"Is  it possible that technology no more complicated than an Easy Bake Oven — one that pays for itself — can reverse climate change?"

Permaculturally, the first stage of any design is protracted  observation. What does a biological system have in over-abundance? What  is scarce? How will it restore balance? What are the obstacles? 

Let  us say that an impoverished village in Haiti risks being carried away  by mudslides that follow brush fires where the forest has been cut down  to supply wood for shelter and cooking. What things are scarce? In no  particular order:

cooking fuel
secure shelter
productive employment
birth control
health care

What things are over-abundant?

unemployed people
climate change

Lets see which of these things we can match up and cancel out. What we are about to describe is a carbon cascade.
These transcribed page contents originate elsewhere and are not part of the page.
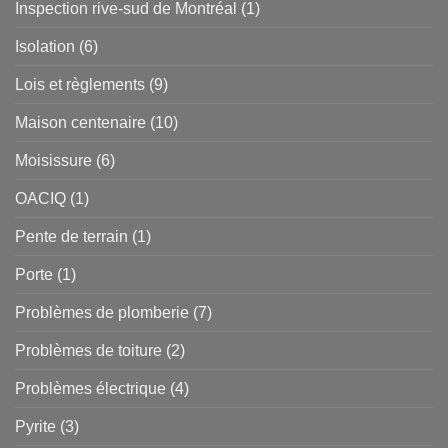
Inspection rive-sud de Montréal
(1)
Isolation
(6)
Lois et règlements
(9)
Maison centenaire
(10)
Moisissure
(6)
OACIQ
(1)
Pente de terrain
(1)
Porte
(1)
Problèmes de plomberie
(7)
Problèmes de toiture
(2)
Problèmes électrique
(4)
Pyrite
(3)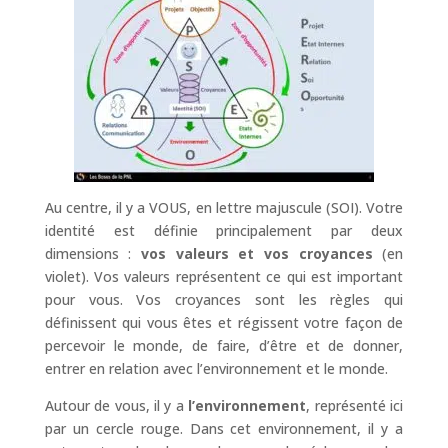
Au centre, il y a VOUS, en lettre majuscule (SOI). Votre
identité est définie principalement par deux
dimensions :
vos valeurs et vos croyances
(en
violet). Vos valeurs représentent ce qui est important
pour vous. Vos croyances sont les règles qui
définissent qui vous êtes et régissent votre façon de
percevoir le monde, de faire, d’être et de donner,
entrer en relation avec l’environnement et le monde.
Autour de vous, il y a
l’environnement
, représenté ici
par un cercle rouge. Dans cet environnement, il y a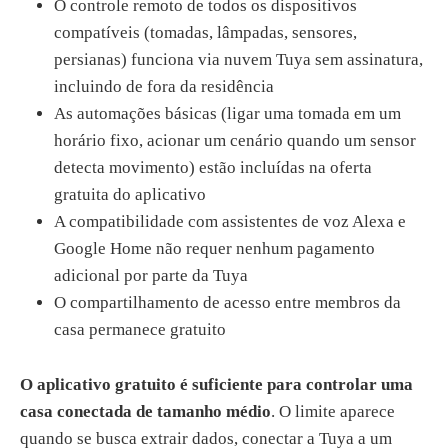
O controle remoto de todos os dispositivos
compatíveis (tomadas, lâmpadas, sensores,
persianas) funciona via nuvem Tuya sem assinatura,
incluindo de fora da residência
As automações básicas (ligar uma tomada em um
horário fixo, acionar um cenário quando um sensor
detecta movimento) estão incluídas na oferta
gratuita do aplicativo
A compatibilidade com assistentes de voz Alexa e
Google Home não requer nenhum pagamento
adicional por parte da Tuya
O compartilhamento de acesso entre membros da
casa permanece gratuito
O aplicativo gratuito é suficiente para controlar uma
casa conectada de tamanho médio
. O limite aparece
quando se busca extrair dados, conectar a Tuya a um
The  hillside needs to be planted with vegetation. It is especially  important that the hilltops be forested. A keyline analysis will show us  where water wants to go when it rains, and how best it can be held high  in the landscape and directed both to subsurface flows and to dam  storage for uses in the dry season. Alley cropping along the contours  follows hand-cut swales (or machine cut where financial capital   substitutes for social capital).

The  berms are planted with successional understory (in this tropical  example, pineapple, cassava, ginger, allspice, coffee and medicinal  herbs), mid-level canopy (banana, papaya, moringa, cacao, mulberry, tree  legumes of mimosa, cassia, and pea subfamilies, chaya, climbing vines  such as vanilla, dioscorea, cucumber, chocho and pasaflora,  and eventual overstory (coconut, jackfruit, breadfruit, breadnut,  ramon, samwood, mahogany, cedar, bamboo, peach palm, etc). Between the  alleys are seeded perennials such as callalu, okra, sorghum, and  supergrasses like kernza (Thinopyrum intermedium), sunn hemp (Crotalaria juncea), pennisitum and pearl millet hybrids (Tembo),  brassica napus, amaranth, etc., as well as familiar food crops such as  maize, rice, yam and beans, where soils and water supply are well  suited.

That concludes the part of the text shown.